At first, he was only interested in the money box. He wanted to arrange and rearrange the bills. A few people asked what we were selling, and Mark said, "You can sell it, Mom." I reminded him that no one wants to buy mistletoe from a grown woman--they want to buy it from cute little Cub Scouts.

I gave the kids some advice--smile big and hit up all the moms and grandmas. They can't resist a clean-cut boy in a uniform. Be polite, say thank you. And make eye contact with every person who walks in or out the exit.

It worked! We sold about 100 bag in just under two hours. The boys got very creative, shouting out, "Mistletoe for sale! Only one dollar, and NO tax!" I thought that was a very smart sell, considering the economy.

We only lost one sale the whole morning, when a woman explained what mistletoe is for. "You hang it up and kiss whoever walks under it," she teased, comically puckering up at Mark. He ran away quickly, bag still in hand.

After lunch, we put up the house Christmas lights. I climbed up the little step ladder hanging them while Mark followed behind, handing them up to me. He was very helpful, even warning me not to fall (like last year, when I almost knocked myself out) or cut myself on the broken orange light.

Then it was time for the big Christmas purchase--the TREE! We went to the same lot as last year, because they delivered our tree for a couple extra bucks. Except it was a different group selling trees this year! Dang it. I couldn't figure out how to get a tree home in my little compact car. I drove over to Lowe's to buy myself some time, and perhaps think of a solution.

The solution was...to toss safety out the window! Literally. When you buy a tree, they wrap it up in a mesh bag until it's a skinny little fir tree roll. I figured if I bought a medium-sized tree, I could toss the tree in the back seat, let it hang out the window a bit, and we'd be home in no time, tree (and car) intact.

I just forgot one little thing--the backseat is where Mark sits. And he was not very amenable to riding back there with a Christmas tree on top of him (spoilsport!).

Which left him...the front seat. When we grew up, not only were kids allowed to ride in the front seat, they fought to ride in the front seat. Every car ride of my childhood began with one kid screaming "SHOTGUN!" three other kids groaning, "Awww! No fair!" and one parent yelling, "Just get in the damn car!"

Back then we didn't have fancy front seat airbags--hell, we didn't even have seatbelts. (Or even, for me and my little brother, seats!) But nowadays, they put graphic images of little kids being squished to death by said airbags on the sun visor. Everywhere you turn in the car, it's telling you don't let kids under 12 in the front seat.

Well, those instructions are completely not helpful when it comes to Christmas trees and compact cars. I estimated the ride home was short--only five minutes-- which I've driven a thousand times without an accident.

So front seat airbags be damned, we threw the tree in back, sticking out the window, and Mark in the front seat. He was thrilled. He told me very seriously he wanted to watch me push every button (apparently, he thinks that's how you drive a car), then he set about pushing every button himself.
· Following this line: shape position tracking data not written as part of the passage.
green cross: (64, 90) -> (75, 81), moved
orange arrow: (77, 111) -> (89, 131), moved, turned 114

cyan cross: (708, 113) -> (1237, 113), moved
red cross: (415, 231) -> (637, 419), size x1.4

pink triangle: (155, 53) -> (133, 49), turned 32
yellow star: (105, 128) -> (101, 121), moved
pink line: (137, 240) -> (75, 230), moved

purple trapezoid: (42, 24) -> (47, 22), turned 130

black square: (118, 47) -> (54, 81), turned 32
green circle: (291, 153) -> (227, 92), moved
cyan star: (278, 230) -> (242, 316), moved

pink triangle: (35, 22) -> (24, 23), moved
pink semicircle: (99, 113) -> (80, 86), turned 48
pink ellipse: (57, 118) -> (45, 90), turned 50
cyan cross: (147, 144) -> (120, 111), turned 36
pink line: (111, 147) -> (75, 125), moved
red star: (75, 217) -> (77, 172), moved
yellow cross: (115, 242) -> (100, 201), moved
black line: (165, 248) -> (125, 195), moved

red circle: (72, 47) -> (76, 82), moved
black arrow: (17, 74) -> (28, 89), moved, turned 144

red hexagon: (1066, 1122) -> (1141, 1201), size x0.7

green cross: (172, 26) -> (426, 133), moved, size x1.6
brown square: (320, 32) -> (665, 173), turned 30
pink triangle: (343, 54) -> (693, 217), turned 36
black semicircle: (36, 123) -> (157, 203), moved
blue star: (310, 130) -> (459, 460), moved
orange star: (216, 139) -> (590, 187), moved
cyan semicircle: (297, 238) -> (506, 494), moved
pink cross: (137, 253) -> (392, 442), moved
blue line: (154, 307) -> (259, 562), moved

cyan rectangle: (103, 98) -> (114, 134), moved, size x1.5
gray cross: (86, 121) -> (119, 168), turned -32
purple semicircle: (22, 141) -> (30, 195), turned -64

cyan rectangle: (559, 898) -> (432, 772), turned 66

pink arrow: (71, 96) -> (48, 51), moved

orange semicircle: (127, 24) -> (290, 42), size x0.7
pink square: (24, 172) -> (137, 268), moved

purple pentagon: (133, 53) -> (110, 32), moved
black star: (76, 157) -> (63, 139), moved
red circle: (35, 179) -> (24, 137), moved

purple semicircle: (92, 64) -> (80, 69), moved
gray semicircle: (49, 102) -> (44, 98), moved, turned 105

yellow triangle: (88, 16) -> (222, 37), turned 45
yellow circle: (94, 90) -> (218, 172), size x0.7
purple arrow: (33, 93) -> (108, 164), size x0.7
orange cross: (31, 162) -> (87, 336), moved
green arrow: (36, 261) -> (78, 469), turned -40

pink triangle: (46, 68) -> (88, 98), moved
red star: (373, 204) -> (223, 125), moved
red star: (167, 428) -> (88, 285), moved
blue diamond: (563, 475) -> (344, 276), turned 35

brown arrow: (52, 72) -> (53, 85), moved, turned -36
"What's this button do?" he asked, changing the radio station seven times in a row. "And is A/C on? What's A/C? What's Auto? Can I lock my door?"

It felt kinda funny to have him riding next to me--for once, I didn't feel like his chauffeur. I asked him to stop touching everything--between that and the tree flapping out the window, it was just too distracting. But I let him roll down the window, which he promptly stuck his head out of, and did his best dog impression with the wind whipping through his hair.

Soon enough we were home, and the tree was ceremoniously displayed and decorated. We drank hot chocolate and listened to Christmas music, which he mocked by asking, "Is this your boooooyfriend singing?"

"Yes, this is Harry Connick Jr.," I told him. "Don't talk about your daddy like that!"

In the end, I was really tired, but the house looks great. I am glad to be done with the big Christmas tasks (OK, well, maybe not shopping), even if I have to take it all down again in three or so weeks. But in the meantime, I enjoyed the outside lights and the fresh pine smell inside. And, most of all, I enjoyed the helpful little elf by my side all day.